The remaining board members, however, said the question has been carefully thought out over the past 2½ years, through the district's Engage200 process, community engagement efforts, extensive research and analysis from architecture firms, and thorough review of all options by board committees.
"I feel very confident in the process, the solution we created, the impact on kids and the impact on taxpayers," board member Brad Paulsen said. "I think it's a good plan and I'm ready to give the community members a chance to have their say and vote for it."
Some board members, including Barb Intihar, compared the projects to upkeep on a house. Intihar noted that the last time money resulting from a referendum was put toward improvements at multiple buildings was in 1999.

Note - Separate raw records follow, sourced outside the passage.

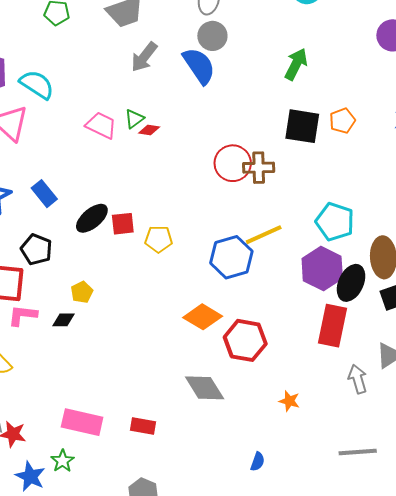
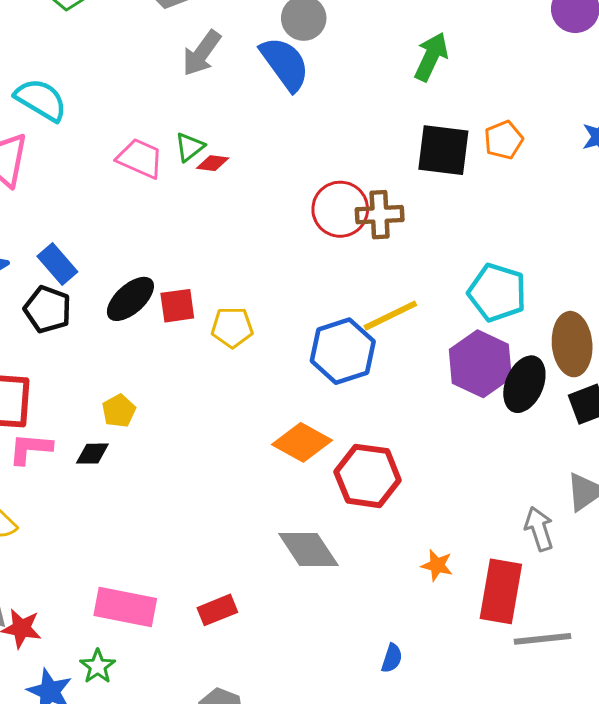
black pentagon: (36, 249) -> (48, 309), moved
red rectangle: (332, 326) -> (501, 591), moved
red rectangle: (143, 426) -> (217, 610), turned -30

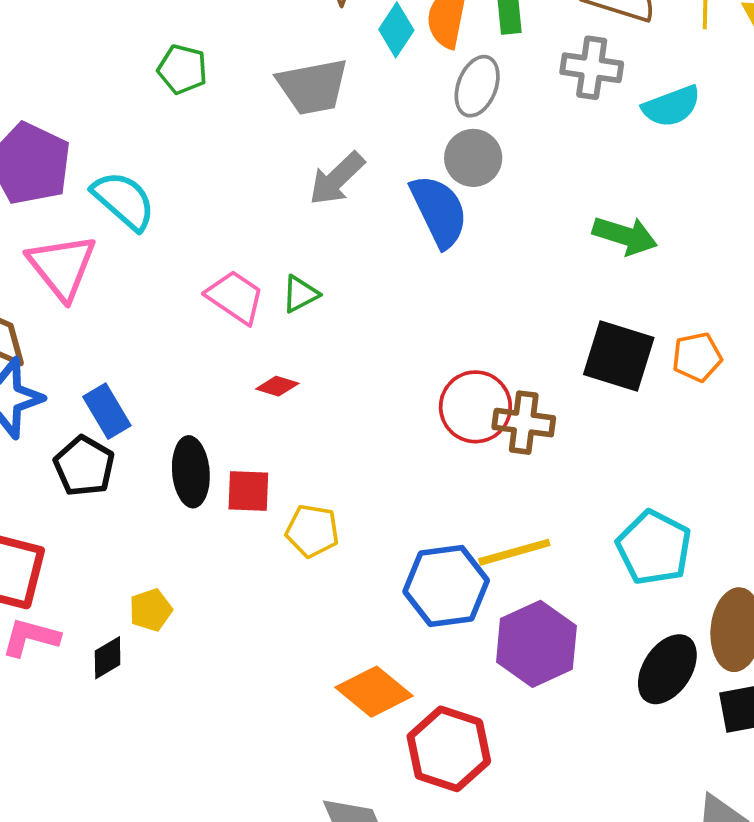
green arrow: (431, 57) -> (625, 236), turned 72
red diamond: (213, 163) -> (277, 386), moved
black ellipse: (130, 299) -> (191, 472), turned -63
purple hexagon: (480, 364) -> (536, 644), moved
black diamond: (92, 454) -> (108, 658), turned -40

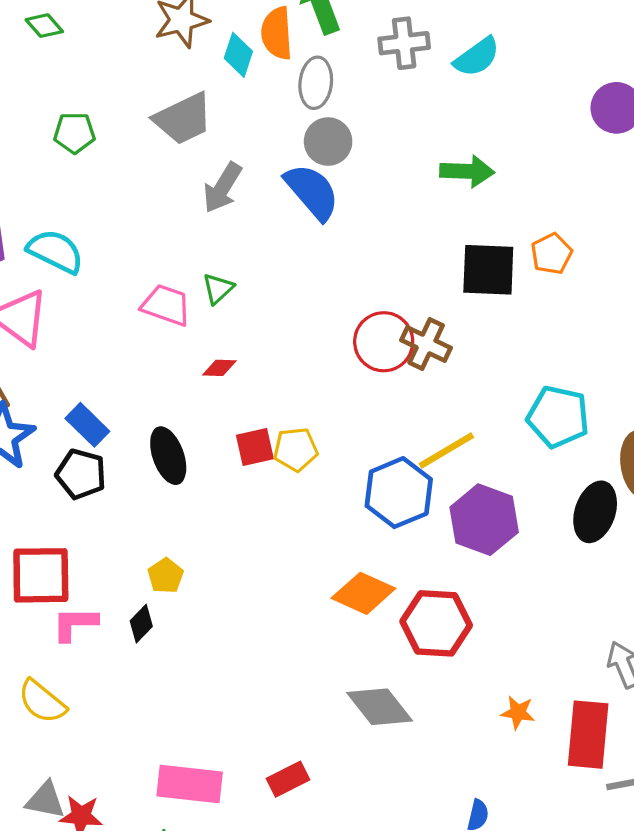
brown cross: (524, 423) -> (426, 344), turned 33
red square: (248, 491) -> (255, 447), moved
yellow pentagon: (312, 531) -> (296, 449), moved

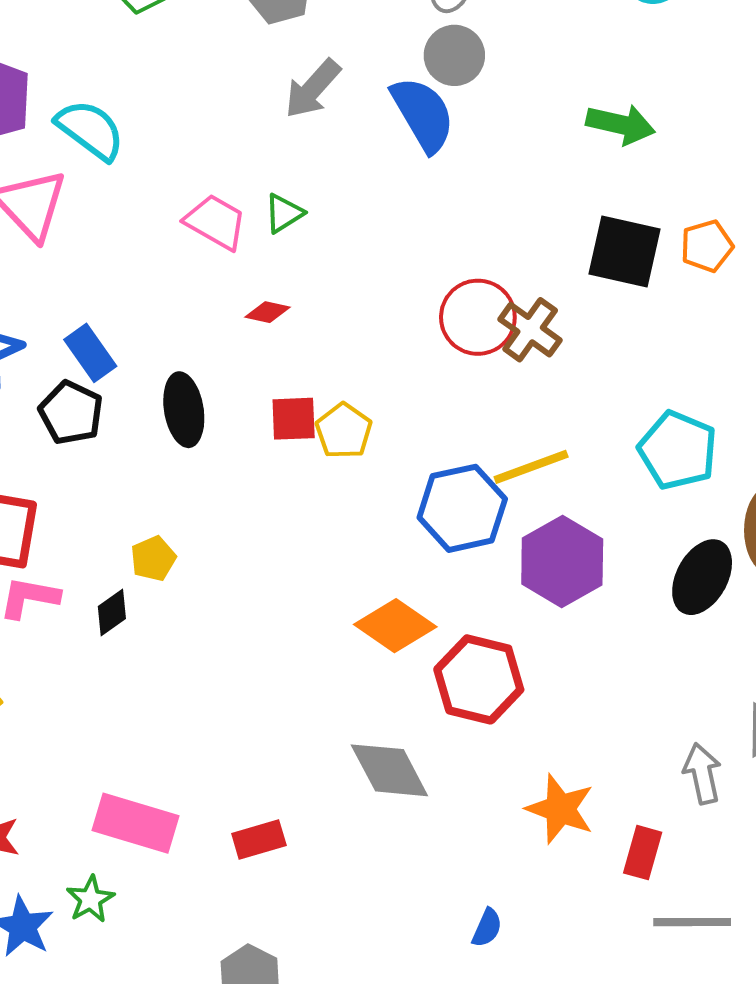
yellow pentagon: (296, 449) -> (344, 431), turned 30
orange star: (518, 712) -> (560, 809), size x1.6
red rectangle: (588, 735) -> (643, 853), size x0.6

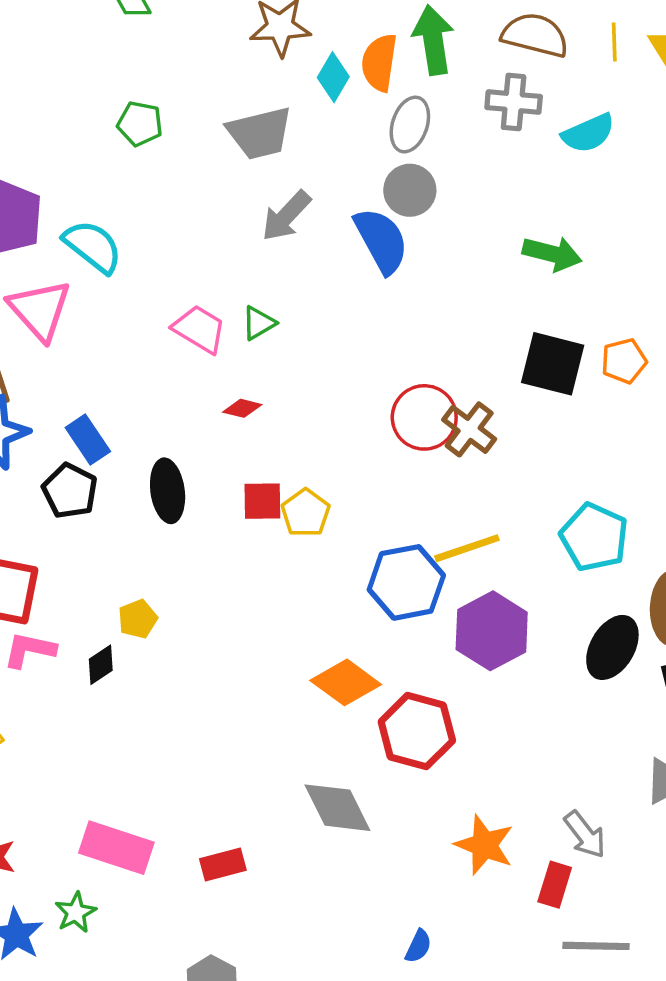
gray arrow: (702, 774) -> (585, 835), moved, turned 153

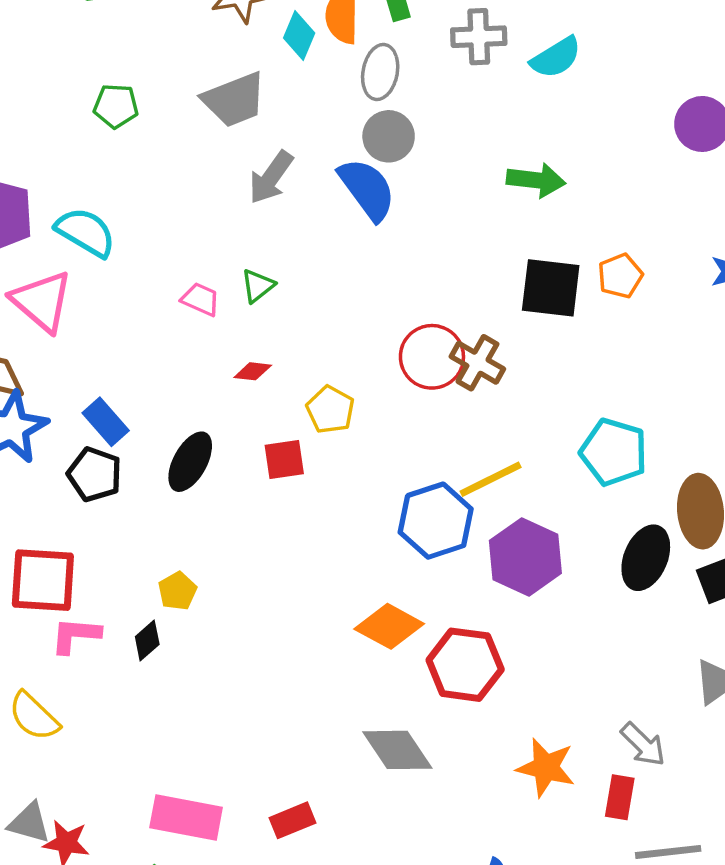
pink trapezoid: (199, 329) -> (200, 299), size x0.7
black ellipse: (168, 491) -> (190, 462), turned 44
yellow pentagon: (306, 513) -> (330, 410), moved

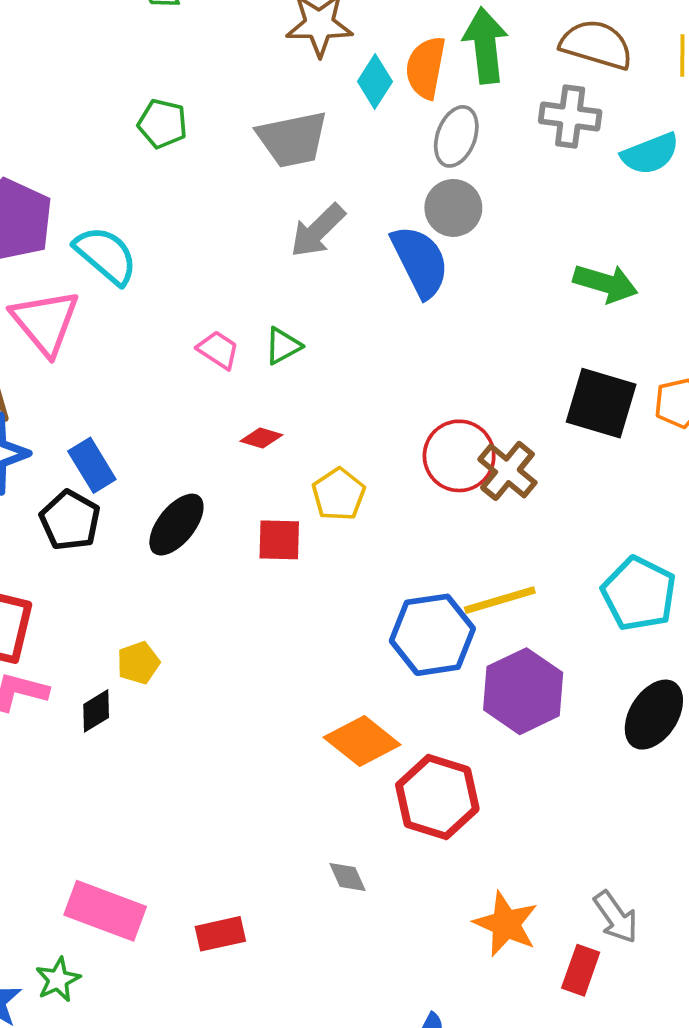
gray diamond: (397, 750) -> (348, 877), size x0.5

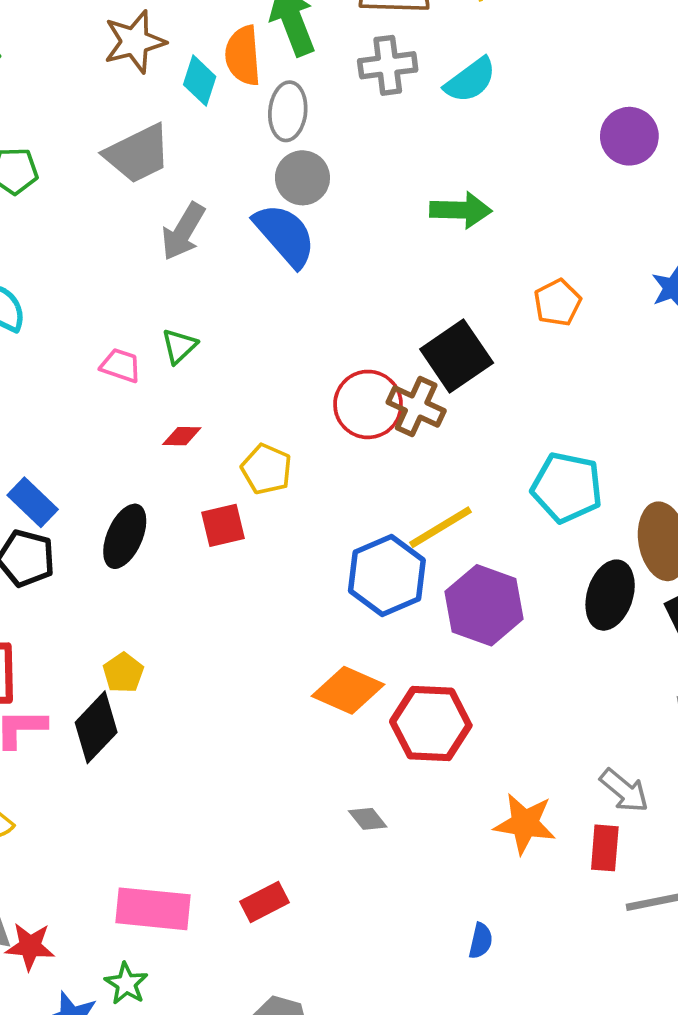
black square: (601, 403) -> (457, 356), moved, turned -36
black diamond: (96, 711) -> (96, 727), size x1.6

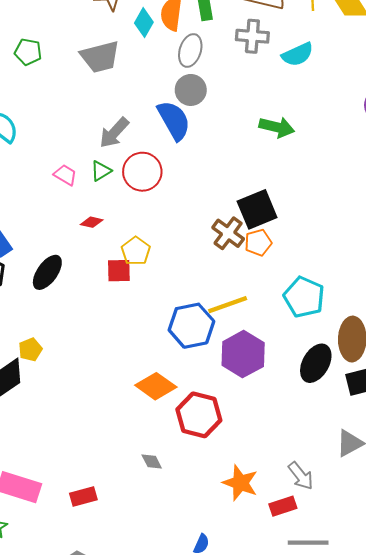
gray arrow: (183, 232) -> (114, 133), moved
orange pentagon: (557, 303) -> (258, 243), moved
red circle: (368, 404) -> (142, 172), moved
red square: (223, 525) -> (119, 271), moved
red rectangle: (605, 848) -> (283, 506), turned 55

"How many of us have not done anything to our homes in 18 years?" she said.
If approved, the owner of a $322,300 home -- the median value in the district -- can expect an estimated $180 annual increase in their taxes.
The board has committed to using $22 million from future budgets and reserves to help pay for the projects.
Of the $154.5 million grand total, an estimated $83.6 million would go toward capital projects, such as replacing roofs, windows, and air conditioning and heating units, at 18 schools.
An estimated $46.8 million would be put toward projects at the middle schools, $6.8 million would be dedicated to the elementary schools, and $700,000 would go to the two high schools.
In addition, approximately $16.6 million would be used to demolish the 59-year-old Jefferson Early Childhood Center and construct a new building to house the early childhood program, which is mandated by the state. A proposal to construct a new early childhood center failed in a 2013 referendum.
Aside from agreeing to put the referendum question on the ballot, the board also unanimously approved a policy Wednesday that commits future boards to set aside specific amounts of money for capital renewal projects.